Notwithstanding the advantages, an understanding of the practical adoption and configuration patterns of DMARC is relevant. To elucidate this, a comprehensive, large-scale analysis was conducted, concentrating on the German top-level domain (.de). The investigation involved the examination of DNS records from over 11.6 million active .de domains to determine the prevalence of DMARC deployment, appraise the configured policies, and figure out the email authentication maturity level within a prominent country-code top-level domain.
The analysis of DMARC deployment status, even within a solitary top-level domain, represents a significant undertaking. Consequently, a methodology was devised emphasizing extensive data acquisition and rigorous analytical procedures. The present investigation concentrates exclusively on organizational domains registered under the `.de` top-level domain, specifically excluding subdomains from the analytical purview.
Data Acquisition
We aggregated domain names from multiple sources to build a comprehensive list. These included the Common Crawl URL index (specifically, version CC-MAIN-2024-30), various publicly available domain lists, and commercial domain datasets (using version current as of March 2025). We did not use .de zone files for this study, as they are generally not shared by DENIC.
The raw lists were processed to ensure quality and uniqueness. We performed domain validity checks using the Public Suffix List to filter out invalid entries and focused exclusively on organizational domains.
It's important to note that these aggregated lists may contain domains that have since expired or were never registered.

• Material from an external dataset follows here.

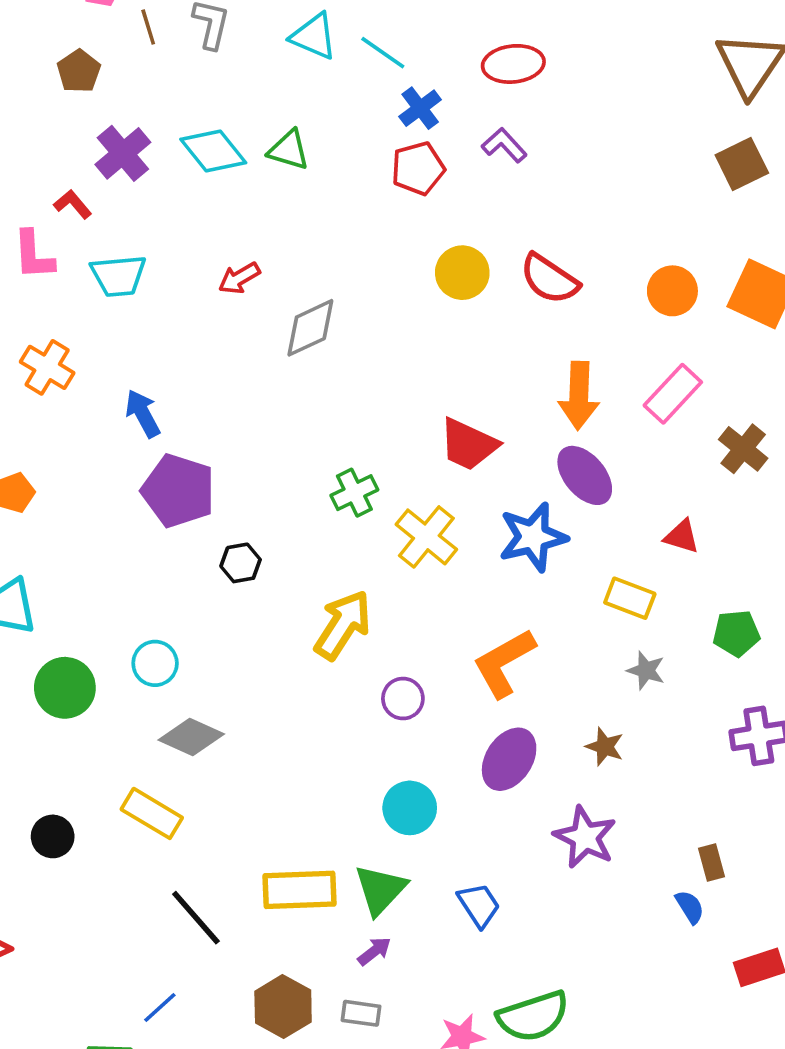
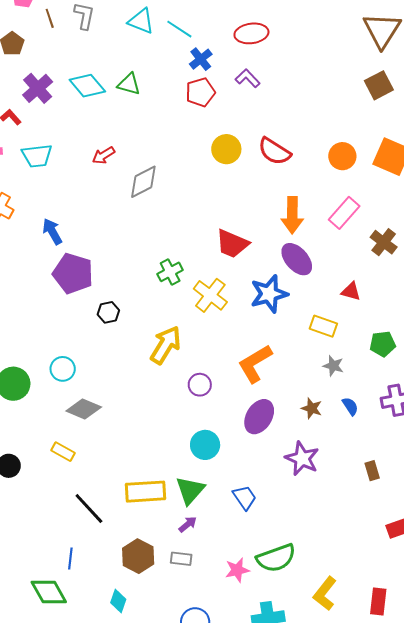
yellow rectangle: (152, 813) -> (63, 452), size x0.7
blue semicircle: (690, 907) -> (350, 406), moved
blue line: (160, 1008) -> (70, 558), turned -40

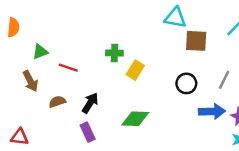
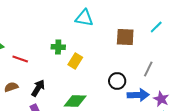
cyan triangle: (175, 18) -> (84, 18), moved
black circle: (186, 83) -> (117, 81), moved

Furthermore, we acknowledge the possibility that some sources might include honeypots or digital watermarks (unique domain names inserted to track list usage), although we have no direct knowledge of such inclusions in our specific source mix.
Data Collection
We used massdns, a high-performance stub resolver, renowned for its ability to handle massive numbers of DNS lookups concurrently.
We intentionally selected a low concurrency profile for massdns with the parameters hashmap-size 2, resolve-count 3, and retry never. This configuration was chosen to minimize the load on the public resolvers. Initial testing indicated that retries were extremely rare with this setup, making the retry never setting acceptable.
To ensure reliability and avoid overloading any single provider, we configured massdns to query a pool of 27 trusted, public DNS resolvers, including well-known services like Google Public DNS (8.8.8.8), Cloudflare (1.1.1.1), and Quad9 (9.9.9.9). The queries were distributed across multiple AWS EC2 Spot instances to manage the workload effectively.
All DNS responses (including successes, timeouts, errors like NXDOMAIN, etc.) were logged in the newline-delimited JSON (ndjson) format, including metadata like Time-To-Live (TTL) values and the specific Resource Record (RR) data within the ndjson output. The complete raw dataset amounted to approximately 20 GB.
Due to the parallel nature of data collection across multiple instances, it was possible for the same domain to be queried more than once. These duplicate DNS response entries were identified and handled during the later data processing phase.
For each domain in our list, we specifically queried for the following DNS record types:
- MX (Mail Exchanger) records for the domain itself.
- TXT (Text) records for the domain itself.
- TXT records for the corresponding _dmarc subdomain (e.g., _dmarc.example.de) to retrieve the DMARC policy.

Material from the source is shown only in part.